Косачиха смотрит, чтобы каждый ел из своей «тарелки» и чтоб они не дрались. Дворник хотел ей помочь, взял одного проныру за загривок, ткнул мордой в свободный лист:
– Здесь твоя порция, кушай!
И тут Косачиха давай на дворника кричать, что котов бес-че-ло-вечно хватать за шкирку, им же больно.
Толик говорит:
– Ну почему? Мой братик говорит, что это мама их так переносит. Вот посмотрите, он может сгруппироваться… – и тянется к здоровому облезлому коту, чтоб показать. Хватает за загривок его, тянет. Кот огрызается.
А Косачиха смотрит на Толика, думает о чём-то своём. Губами шевелит.
– А что, – спрашивает ласково, – у вас ещё один братик появился?
Глазки у самой так и блестят.
Дворнику на нас кивает:
– Папки-то у них нет. Папка давно пропал.
Толик говорит:
– У меня давно братик появился.
Косачиха вся напряглась.
– Сколько ж ему сейчас? – спрашивает.
Толик отвечает:
– Ему семнадцать лет. Он в Москве учится…
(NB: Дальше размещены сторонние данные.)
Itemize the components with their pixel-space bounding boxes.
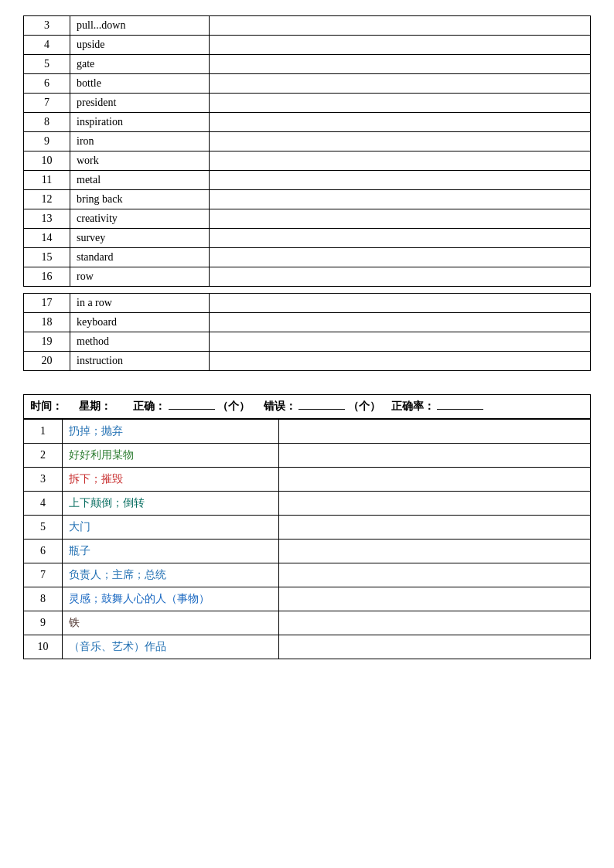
row-word: inspiration (70, 113, 210, 132)
correct-blank (169, 409, 215, 410)
row-empty (210, 94, 591, 113)
row-num: 1 (24, 420, 63, 444)
row-num: 2 (24, 444, 63, 468)
rate-label: 正确率： (391, 400, 435, 412)
error-unit: （个） (348, 400, 380, 412)
row-cn: 铁 (63, 611, 279, 635)
table-row: 15 standard (24, 248, 591, 267)
row-empty (210, 332, 591, 352)
row-word: survey (70, 229, 210, 248)
row-cn: 瓶子 (63, 540, 279, 563)
row-num: 6 (24, 540, 63, 563)
table-row: 16 row (24, 267, 591, 287)
row-empty (279, 420, 591, 444)
rate-blank (437, 409, 483, 410)
row-empty (210, 267, 591, 287)
row-num: 14 (24, 229, 70, 248)
table-row: 8 inspiration (24, 113, 591, 132)
row-empty (279, 468, 591, 492)
row-empty (279, 587, 591, 611)
table-row: 8 灵感；鼓舞人心的人（事物） (24, 587, 591, 611)
row-word: keyboard (70, 313, 210, 332)
row-word: work (70, 151, 210, 171)
row-empty (279, 492, 591, 516)
row-word: president (70, 94, 210, 113)
stats-row-table: 时间： 星期： 正确： （个） 错误： （个） 正确率： (23, 394, 591, 419)
row-empty (210, 248, 591, 267)
table-row: 3 拆下；摧毁 (24, 468, 591, 492)
table-row: 7 president (24, 94, 591, 113)
correct-unit: （个） (217, 400, 250, 412)
row-empty (279, 611, 591, 635)
row-num: 3 (24, 16, 70, 36)
table-row: 2 好好利用某物 (24, 444, 591, 468)
row-cn: 扔掉；抛弃 (63, 420, 279, 444)
row-num: 8 (24, 587, 63, 611)
row-empty (210, 132, 591, 151)
row-word: creativity (70, 209, 210, 229)
row-empty (279, 540, 591, 563)
row-empty (210, 352, 591, 371)
time-label: 时间： (30, 400, 63, 412)
row-num: 15 (24, 248, 70, 267)
row-num: 16 (24, 267, 70, 287)
row-num: 5 (24, 516, 63, 540)
row-empty (210, 74, 591, 94)
row-word: iron (70, 132, 210, 151)
table-row: 9 铁 (24, 611, 591, 635)
row-num: 7 (24, 94, 70, 113)
weekday-label: 星期： (79, 400, 111, 412)
row-empty (210, 16, 591, 36)
row-num: 4 (24, 36, 70, 55)
row-num: 19 (24, 332, 70, 352)
row-empty (210, 36, 591, 55)
table-row: 17 in a row (24, 294, 591, 313)
stats-cell: 时间： 星期： 正确： （个） 错误： （个） 正确率： (24, 395, 591, 419)
error-label: 错误： (264, 400, 296, 412)
table-row: 5 大门 (24, 516, 591, 540)
table-row: 10 work (24, 151, 591, 171)
row-word: row (70, 267, 210, 287)
row-num: 9 (24, 611, 63, 635)
row-word: pull...down (70, 16, 210, 36)
row-num: 10 (24, 151, 70, 171)
row-num: 8 (24, 113, 70, 132)
vocabulary-top-table: 3 pull...down 4 upside 5 gate 6 bottle 7… (23, 15, 591, 371)
row-num: 20 (24, 352, 70, 371)
row-cn: 负责人；主席；总统 (63, 563, 279, 587)
row-empty (210, 113, 591, 132)
row-cn: （音乐、艺术）作品 (63, 635, 279, 659)
correct-label: 正确： (133, 400, 165, 412)
row-empty (210, 313, 591, 332)
row-empty (210, 151, 591, 171)
row-num: 3 (24, 468, 63, 492)
row-empty (210, 294, 591, 313)
row-num: 4 (24, 492, 63, 516)
table-row: 1 扔掉；抛弃 (24, 420, 591, 444)
row-cn: 上下颠倒；倒转 (63, 492, 279, 516)
row-empty (210, 190, 591, 209)
row-empty (279, 635, 591, 659)
row-word: metal (70, 171, 210, 190)
row-num: 10 (24, 635, 63, 659)
row-num: 6 (24, 74, 70, 94)
row-empty (210, 55, 591, 74)
table-row: 11 metal (24, 171, 591, 190)
row-empty (210, 229, 591, 248)
row-word: in a row (70, 294, 210, 313)
row-cn: 灵感；鼓舞人心的人（事物） (63, 587, 279, 611)
table-row: 7 负责人；主席；总统 (24, 563, 591, 587)
table-row: 6 瓶子 (24, 540, 591, 563)
row-empty (279, 563, 591, 587)
table-row: 4 upside (24, 36, 591, 55)
row-word: standard (70, 248, 210, 267)
row-num: 7 (24, 563, 63, 587)
row-word: bring back (70, 190, 210, 209)
row-num: 18 (24, 313, 70, 332)
row-word: gate (70, 55, 210, 74)
row-cn: 好好利用某物 (63, 444, 279, 468)
row-num: 11 (24, 171, 70, 190)
table-row: 14 survey (24, 229, 591, 248)
table-row: 9 iron (24, 132, 591, 151)
table-row: 4 上下颠倒；倒转 (24, 492, 591, 516)
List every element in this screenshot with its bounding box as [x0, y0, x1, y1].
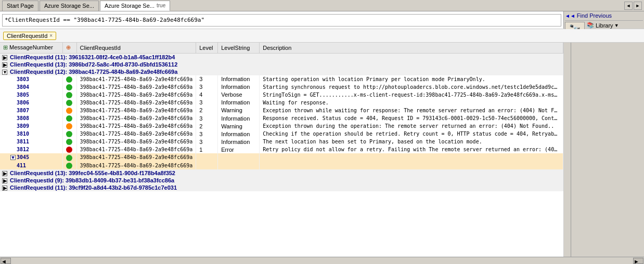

– А, Мишка, – сразу как-то сдувается Косачиха. Мишку-то она знает.
И тут же начинается:
– Это, выходит, Мишка у вас кота за шкирку таскает? Ладно бы маленький мальчик, а то – семнадцать лет. Тебе-то, школьнику, стыдно уже, а тоже, видать, мучил котёнка, глядя на старшего-то брата. Я думала, у нас в подъезде только Валерка нелюдь; оказывается, и вы не лучше будете. Не зря же, не зря ваш котик убежал. А теперь, верно, Николаша уже съел его.
– Как это – съел? – спрашиваю.
– Скушал, – объясняет Косачиха. – Или ещё скушает. Ваш котик домашний, доверчивый. Вот Николаша подманит его… Что кушает он, как ты думаешь?
Она сделала зверское лицо, рукой махнула:
– Во-о-он там через дорогу, в лесопарке, разведёт костёр и сготовит себе вашего котика…
Толик набычился, а дворник и говорит Косачихе:
– Ты бы людей так любила, как любишь котов.
Косачиха и рот открывает.
– Каких людей?
– Николаша иной день и корки чёрствой не видит. Ему бы твоей каши. Или щец ещё… – точно поддразнивает дворник Косачиху.
А та и ведётся. Становится в угрожающую позу.
– Щец, значит?
– Ну да, – не моргнув глазом отвечает дворник. – А ты всё котам да котам…
– А надо – тому Николаше? – выдыхает Косачиха, а больше ничего выдохнуть не может.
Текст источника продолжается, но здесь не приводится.